ASSIGNMENT: Copy out the entire listing below exactly, but without its pictures.

=== Begin Enclosure ===

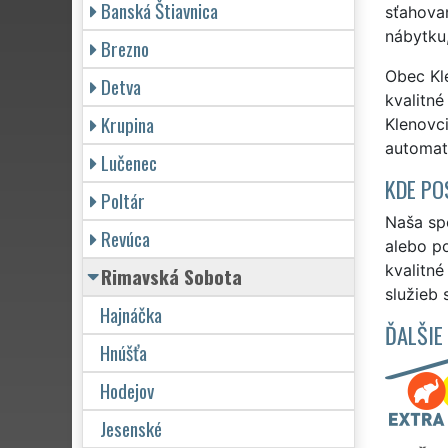
Banská Štiavnica
sťahovan
nábytku,
Brezno
Obec Kle
Detva
kvalitné
Krupina
Klenovci
automat
Lučenec
KDE PO
Poltár
Naša spo
Revúca
alebo po
kvalitn
Rimavská Sobota
služieb 
Hajnáčka
ĎALŠIE
Hnúšťa
Hodejov
Jesenské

=== End Enclosure ===

REPLY TO THE EXERCISE:
Banská Štiavnica
sťahovan
nábytku,
Brezno
Obec Kle
Detva
kvalitné
Krupina
Klenovci
automat
Lučenec
KDE PO
Poltár
Naša spo
Revúca
alebo po
kvalitn
Rimavská Sobota
služieb 
Hajnáčka
ĎALŠIE
Hnúšťa
Hodejov
Jesenské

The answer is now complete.